Если бы она произнесла эти слова год назад, мачеха, скорее всего, наорала бы на нее, возможно, даже попыталась ударить, но теперь ничто не дрогнуло на лице сестры милосердия царскосельского госпиталя.
— Не надо так говорить. Ты ведь его совсем не знаешь. Он очень простой, верующий, близкий нам человек, который молится за Васю.
— Что вы все врете? Как он может молиться за того, кого не знает?
— Они знакомы, — ответила Вера Константиновна еще более уклончиво и убежденно. — И если б не молитвы этого человека, Васи давно бы не было в живых.
— С чего вы взяли?
— Я знаю. Я никогда ни о чем тебя не просила, но в этот раз прошу очень. Нет у нас другого для твоего отца заступника.
— Нет, — отрезала Уля еще злее.
— Как знаешь, доченька, — кротко сказала мачеха и посмотрела на нее бесслезными глазами.
6
Павел Матвеевич Легкобытов не был в Вильне с той поры, как провел в самой первой молодости восемнадцать месяцев в виленской образцовой тюрьме, и воспоминания о ней были настолько тягостными, что охотник не знал, что с ними делать и как использовать, хотя именно тюрьма слепила его характер, как лепили заключенные шахматные фигурки из молока и хлебного мякиша, затвердевавшего так, что его потом не удавалось разломить. Там, куда двадцатитрехлетний Павлуша то ли по собственной глупости, то ли по злому навету попал, он поначалу не мог опомниться и вертел башкой, прогоняя от себя наваждение каменных стен старого францисканского монастыря и все надеясь, что они, эти стены, окажутся дурным сном, а потом впал в полудрему, подобно вытащенному из пруда карасю, который может жить без воды несколько суток. Павел Матвеевич с молодости отличался сверхъестественной живучестью и обладал свойством в зависимости от обстоятельств либо донельзя сужаться, либо расширяться, занимая собой все пространство. Так и тюремная сонливость его то пропадала, то возвращалась, заключенный вел себя примерно, а потом вдруг начинал страшно буйствовать, и его наказывали карцером по трое суток. Хотели наказать и построже, но тюремный доктор, поговорив с Легкобытовым с глазу на глаз, посоветовал оставить арестанта в покое, тем более цель — навсегда отвратить его от противузаконной деятельности — была достигнута и передостигнута, и сажать такого человека в карцер бессмысленно.
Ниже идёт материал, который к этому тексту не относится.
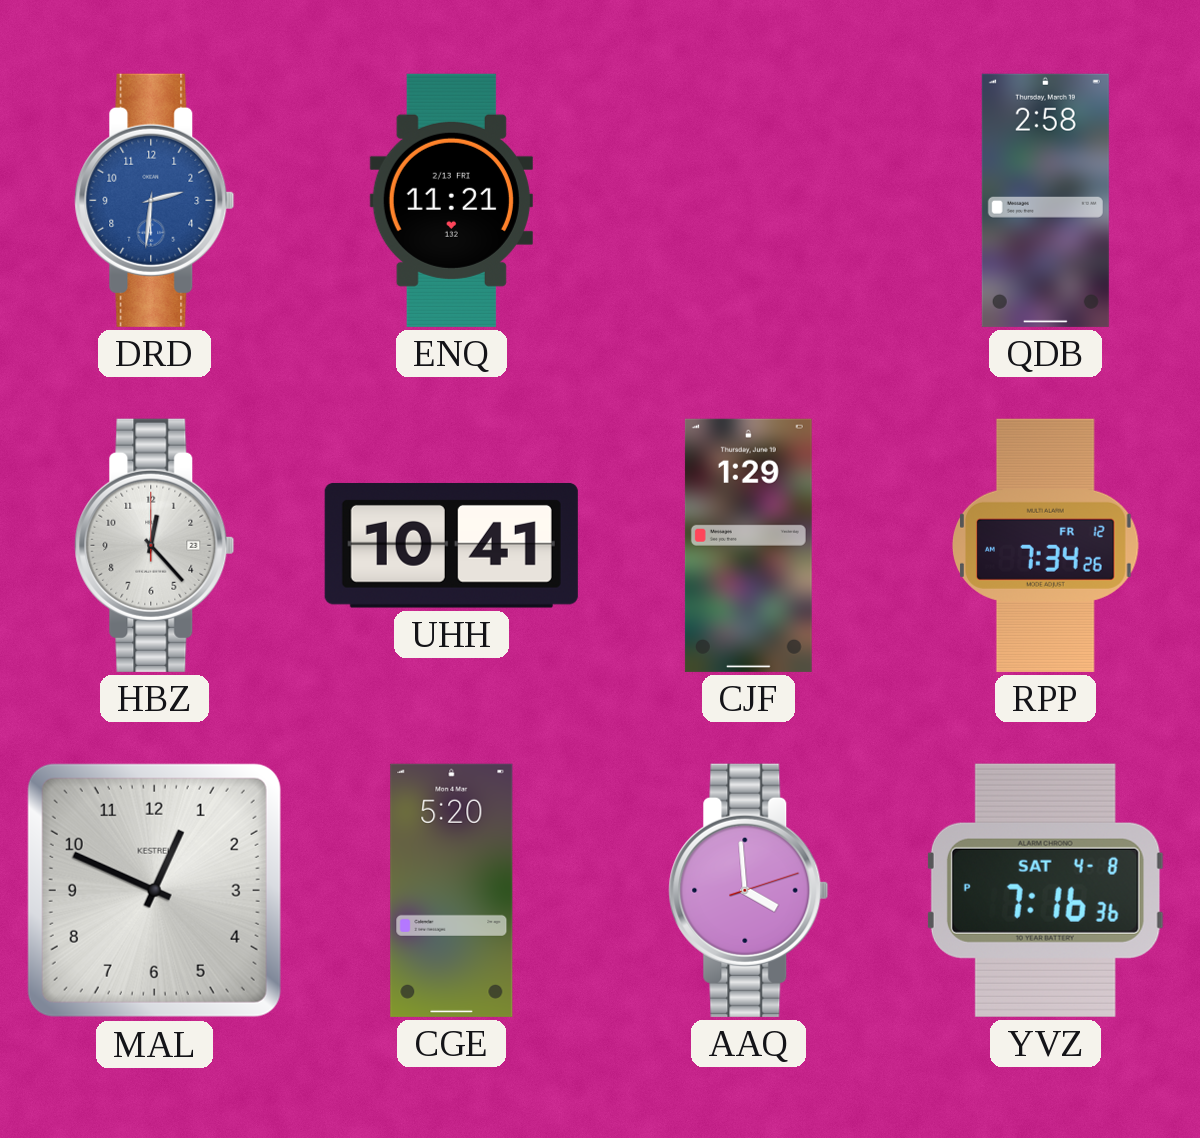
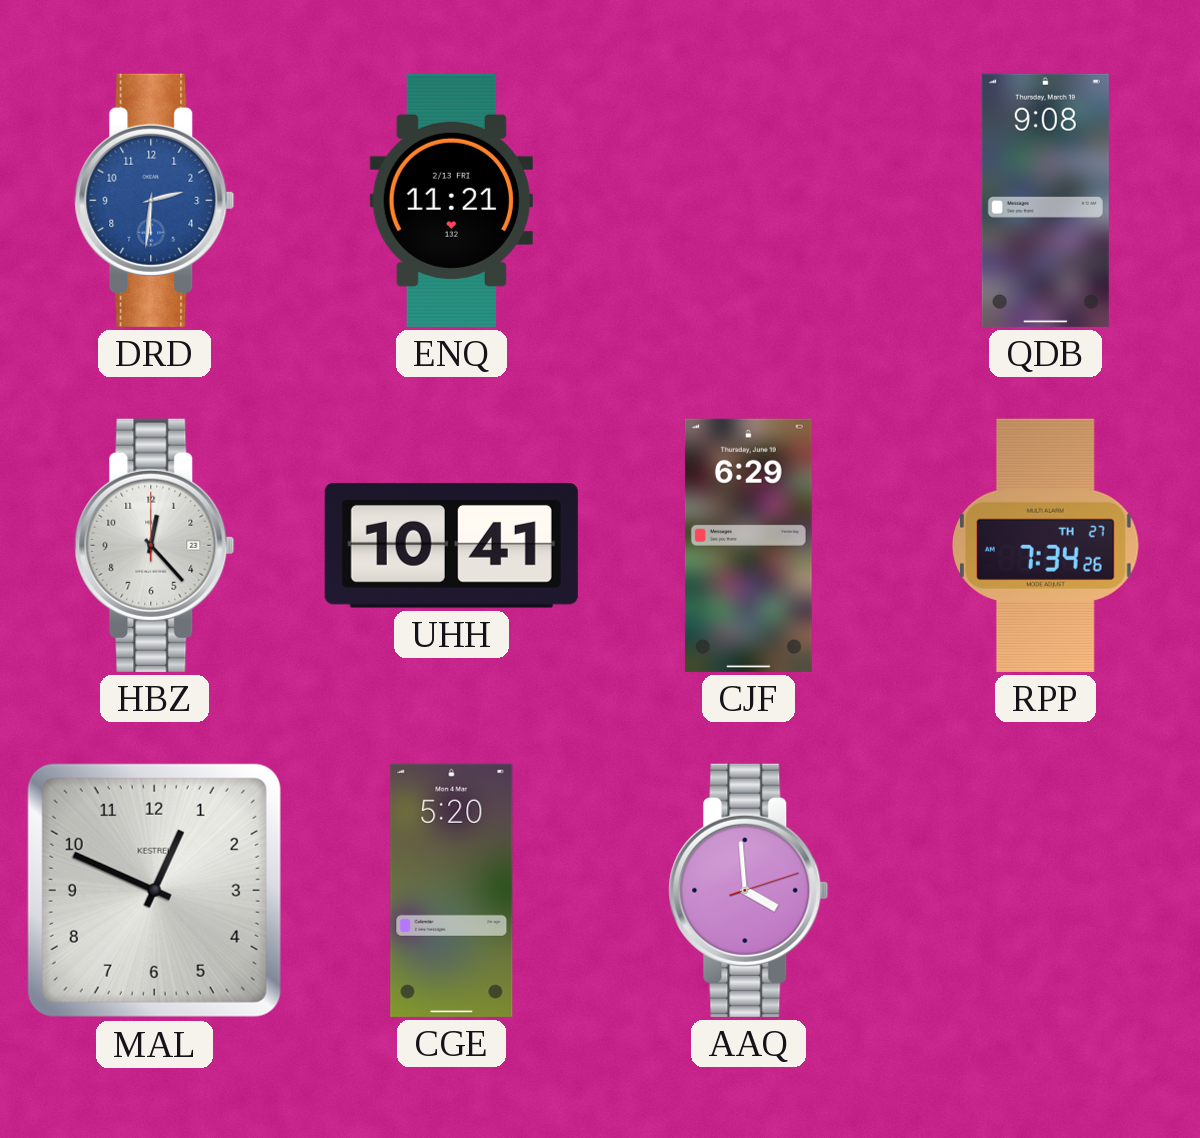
QDB: 2:58 -> 9:08
CJF: 1:29 -> 6:29
RPP date: FR 12 -> TH 27
YVZ: 7:16 -> none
Сколько ни проходило лет, Павел Матвеевич не мог забыть того ощущения, что главное наказание для него заключалось не в телесных лишениях и ограничениях, но в навязчивой, сверлящей мозг мысли, что, покуда он находится в заточении, в мире происходит благорастворение воздухов, а он при сем не присутствует, не видит, не слышит, не осязает, и его охватывало такое отчаяние, что, выйдя на свободу, он поклялся отныне не проживать ни одного дня попусту. За полтора года тюрьмы, революционер по случаю, он сделался похожим на прижимистого хозяина, у которого всякая мелочь на счету и ни одна копейка даром не пропадает. Он научился жадно считать сначала каждый час, а потом и каждую минуту жизни, спрашивая себя, правильно или нет она прожита, и всякий миг казался ему драгоценным, точно жить осталось немного, и хотелось этими днями сполна воспользоваться. Легкобытов для того и альбом свой вел, чтобы жизнь утяжелить, уплотнить, запечатлеть, впитать ход времени, и теперь, идя по грязным улицам Вильны, с внутренней дрожью подбираясь к обокравшему его тюремному замку, охотник думал о том, что, если бы его снова по каким-то причинам сюда посадили, он не выдержал бы и дня и разбил бы голову, бросившись на каменные стены.